Patrick Shanahan, acting US defence secretary, said on Monday that he approved the deployment because of indications of a “credible threat by Iranian regime forces”. But he provided no details of the alleged threat.
“We call on the Iranian regime to cease all provocation. We will hold the Iranian regime accountable for any attack on US forces or our interests,” Shanahan said on Twitter.
‘Maximum pressure’
The USS Abraham Lincoln has previously been deployed to the Gulf, including during the 2003 US-led invasion of Iraq.
The Pentagon already announced with little fanfare last month the aircraft carrier and the rest of its strike group was heading on a “regularly scheduled deployment” out of its base in Norfolk, Virginia.
The deployment comes amid heightened tensions as Washington pushes forward with its campaign of “maximum pressure” against Tehran partly through punishing economic sanctions.
The US unilaterally withdrew from the 2015 Iran nuclear deal with world powers one year ago and instead aimed at curbing the regional role of Iran, a rival of US allies Saudi Arabia and Israel.
Last month, President Donald Trump announced the US would no longer exempt any countries from US sanctions if they continue to buy Iranian oil, a decision that primarily affects the five remaining major importers: China and India and US treaty allies Japan, South Korea and Turkey.
It has also declared Iran’s elite Revolutionary Guard a “foreign terrorist organisation”.
‘Manufacture a crisis’
Barbara Slavin, director of the Future of Iran Initiative at the Atlantic Council think-tank, said Bolton’s announcement on Sunday was “manufactured … to try to justify the administration’s very harsh policy toward Iran, despite the fact that Iran has been complying with the nuclear deal”.
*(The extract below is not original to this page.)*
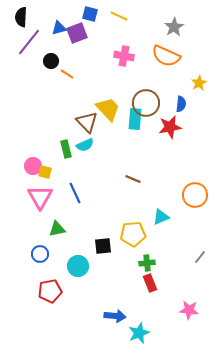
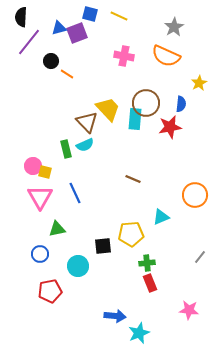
yellow pentagon: moved 2 px left
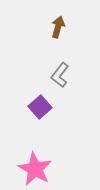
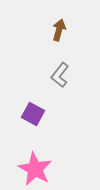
brown arrow: moved 1 px right, 3 px down
purple square: moved 7 px left, 7 px down; rotated 20 degrees counterclockwise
“Given Bolton’s record,” she said, “I wouldn’t put it past him to try to manufacture a crisis here.”
UN inspectors say that Iran has been in compliance with the nuclear deal, which is still backed by European powers as well as Trump’s Democratic rivals seeking to unseat him next year.
Iranian President Hassan Rouhani may announce “retaliatory measures” on Wednesday on the anniversary of the US pullout, the semi-official ISNA news agency said.